The 1993 Supreme Court decision, Stinson v. United States, commands federal judges to abandon their duty of independent judgment in violation of Article III and the judicial oath, and to assign weight to a non-judicial entity’s interpretation of the law when imposing criminal sentences. It also raises serious due-process and separation-of-powers concerns when it causes courts to mandate judicial bias against a defendant, instead of lenity toward him.
In both Nasir and Lovato, the courts deferred to the U.S. Sentencing Commission’s commentary on its sentencing guidelines, and thereby increased the length of each man’s prison sentence. In cases like these, Stinson deference unjustly forces people to spend more time in prison than Congress required.

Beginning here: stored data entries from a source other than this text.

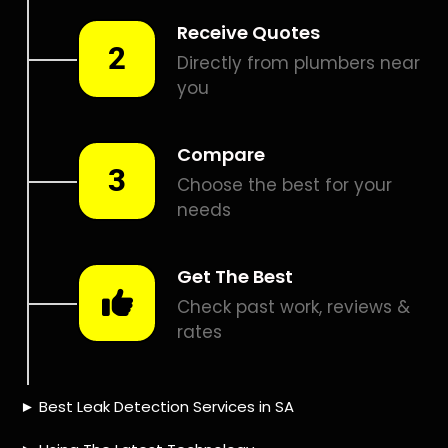
Smart leak detection services in Bridgemeade. Let local
PROS in Bridgemeade help you detect a leak today – even
in the hardest places.
Including:
– Acoustic leak detection
– Bathrooms leak detection
– Plumbing leak detection
– Pool leak detection – Etc.
Contact us today for
FREE quotes
to get that leak fixed.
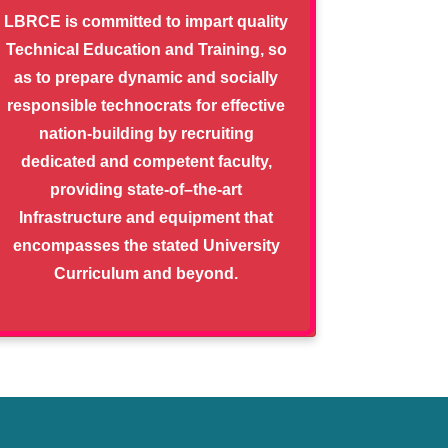
LBRCE is committed to impart quality
Technical Education and Training, so
as to prepare dynamic and socially
responsible technocrats for effective
nation-building by recruiting
dedicated and competent faculty,
providing state-of–the-art
Infrastructure and equipment that
encompasses the stated University
Curriculum and beyond.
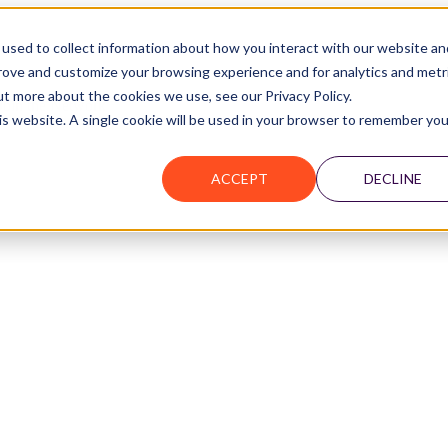
used to collect information about how you interact with our website an
prove and customize your browsing experience and for analytics and metr
ut more about the cookies we use, see our Privacy Policy.
Join the Network
his website. A single cookie will be used in your browser to remember you
ACCEPT
DECLINE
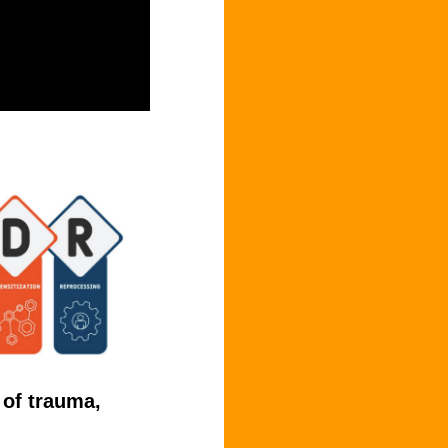
 of trauma,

Where the circuits were once unified in reflexively granting such deference, two circuits have now rethought that approach—the DC Circuit in United States v. Winstead (D.C. Cir. 2018) and the Sixth Circuit in United States v. Havis (6th Cir. 2019), for which NCLA filed a successful amicus brief. More recently, the Third Circuit in U.S. v. Nasir independently decided to grant en banc review of its precedent to re-examine whether “it remains appropriate to defer to the U.S. Sentencing Commission’s commentary.” NCLA has urged the Court to agree that deference is not appropriate.
As this trend illustrates, the very idea of an Article III court “deferring” to mere commentary of the Sentencing Commission presents grave constitutional concerns, and none of these concerns has been considered or discussed in the Supreme Court rulings that established this deference regime in the first place. Stinson itself involved commentary that worked in the defendant’s favor, so the constitutional issues did not surface.
Rather than wait for the Supreme Court to resolve this growing split in authority, NCLA urges the en banc Third Circuit to overturn circuit precedent and the Tenth Circuit to follow its sister circuits and grant the petition for rehearing en banc in U.S. v. Lovato.
NCLA released the following statements:
“Courts cannot allow an administrative agency to increase a person’s prison sentence out of ‘deference’ to its interpretation of the law. The Courts of Appeals must start acting like judges again and take back responsibility to say what the law is.”
—Caleb Kruckenberg, Litigation Counsel, NCLA
“The major problem with Stinson—and reflexive deference to the Sentencing Commission—may, ironically, be the way out. In a rush to accept the Sentencing Commission’s legal interpretations, the Stinson progeny of cases failed to consider the 500-year-old rule of lenity. Nasir and Lovato present an opportunity for the Third and Tenth Circuits to prioritize the rule of lenity over deference and, in turn, prioritize the Constitution over bad case law.”
—Jared McClain, Staff Counsel, NCLA
ABOUT NCLA
NCLA is a nonpartisan, nonprofit civil rights group founded by prominent legal scholar Philip Hamburger to protect constitutional freedoms from violations by the Administrative State. NCLA’s public-interest litigation and other pro bono advocacy strive to tame the unlawful power of state and federal agencies and to foster a new civil liberties movement that will help restore Americans’ fundamental rights.